What to do: Among the records below, find each line that includes the string "button" and copy it.

╭──

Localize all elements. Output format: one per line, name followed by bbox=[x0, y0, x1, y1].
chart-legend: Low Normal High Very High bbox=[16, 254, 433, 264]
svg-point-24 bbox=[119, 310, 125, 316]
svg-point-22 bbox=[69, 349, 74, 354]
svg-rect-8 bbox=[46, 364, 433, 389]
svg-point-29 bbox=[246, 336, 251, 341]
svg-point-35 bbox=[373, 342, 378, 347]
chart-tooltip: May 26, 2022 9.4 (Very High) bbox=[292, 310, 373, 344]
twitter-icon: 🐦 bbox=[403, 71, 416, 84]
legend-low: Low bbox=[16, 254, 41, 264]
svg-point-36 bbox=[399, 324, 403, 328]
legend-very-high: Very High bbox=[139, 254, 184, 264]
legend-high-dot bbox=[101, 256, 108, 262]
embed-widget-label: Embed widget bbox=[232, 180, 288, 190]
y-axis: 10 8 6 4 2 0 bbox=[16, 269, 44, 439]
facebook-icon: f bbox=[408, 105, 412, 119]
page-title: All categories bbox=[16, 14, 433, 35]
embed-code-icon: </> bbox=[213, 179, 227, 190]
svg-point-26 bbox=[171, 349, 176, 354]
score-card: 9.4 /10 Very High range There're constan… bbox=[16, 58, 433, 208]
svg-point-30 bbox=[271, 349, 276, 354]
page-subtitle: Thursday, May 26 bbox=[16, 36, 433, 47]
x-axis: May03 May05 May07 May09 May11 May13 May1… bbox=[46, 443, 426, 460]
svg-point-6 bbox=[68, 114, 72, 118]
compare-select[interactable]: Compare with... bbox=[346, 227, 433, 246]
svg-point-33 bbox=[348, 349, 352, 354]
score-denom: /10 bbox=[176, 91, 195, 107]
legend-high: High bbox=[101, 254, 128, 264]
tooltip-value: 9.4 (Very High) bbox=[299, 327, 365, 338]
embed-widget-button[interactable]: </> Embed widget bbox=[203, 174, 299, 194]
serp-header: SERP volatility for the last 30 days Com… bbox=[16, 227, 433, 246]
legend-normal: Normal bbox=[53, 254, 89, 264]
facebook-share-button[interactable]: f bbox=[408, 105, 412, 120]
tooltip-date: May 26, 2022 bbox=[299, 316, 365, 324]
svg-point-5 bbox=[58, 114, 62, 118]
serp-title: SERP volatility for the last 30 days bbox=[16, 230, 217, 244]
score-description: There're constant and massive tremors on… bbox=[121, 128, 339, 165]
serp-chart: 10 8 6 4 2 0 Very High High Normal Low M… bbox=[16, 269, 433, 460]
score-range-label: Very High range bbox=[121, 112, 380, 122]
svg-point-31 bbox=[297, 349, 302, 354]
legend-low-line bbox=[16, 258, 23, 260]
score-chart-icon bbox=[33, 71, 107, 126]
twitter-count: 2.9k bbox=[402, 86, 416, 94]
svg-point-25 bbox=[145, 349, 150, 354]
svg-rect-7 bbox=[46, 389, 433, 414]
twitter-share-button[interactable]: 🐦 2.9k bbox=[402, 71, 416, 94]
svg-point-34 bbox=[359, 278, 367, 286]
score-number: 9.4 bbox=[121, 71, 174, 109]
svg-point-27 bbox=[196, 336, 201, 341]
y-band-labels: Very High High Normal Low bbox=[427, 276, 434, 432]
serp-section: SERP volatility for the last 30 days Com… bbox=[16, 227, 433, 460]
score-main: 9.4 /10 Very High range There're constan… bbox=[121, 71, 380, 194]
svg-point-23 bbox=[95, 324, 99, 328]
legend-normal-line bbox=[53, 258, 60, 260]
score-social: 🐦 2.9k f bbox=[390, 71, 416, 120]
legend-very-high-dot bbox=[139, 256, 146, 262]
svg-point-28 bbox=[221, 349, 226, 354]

╰──

Response to the exercise:
embed-widget-button[interactable]: </> Embed widget bbox=[203, 174, 299, 194]
facebook-share-button[interactable]: f bbox=[408, 105, 412, 120]
twitter-share-button[interactable]: 🐦 2.9k bbox=[402, 71, 416, 94]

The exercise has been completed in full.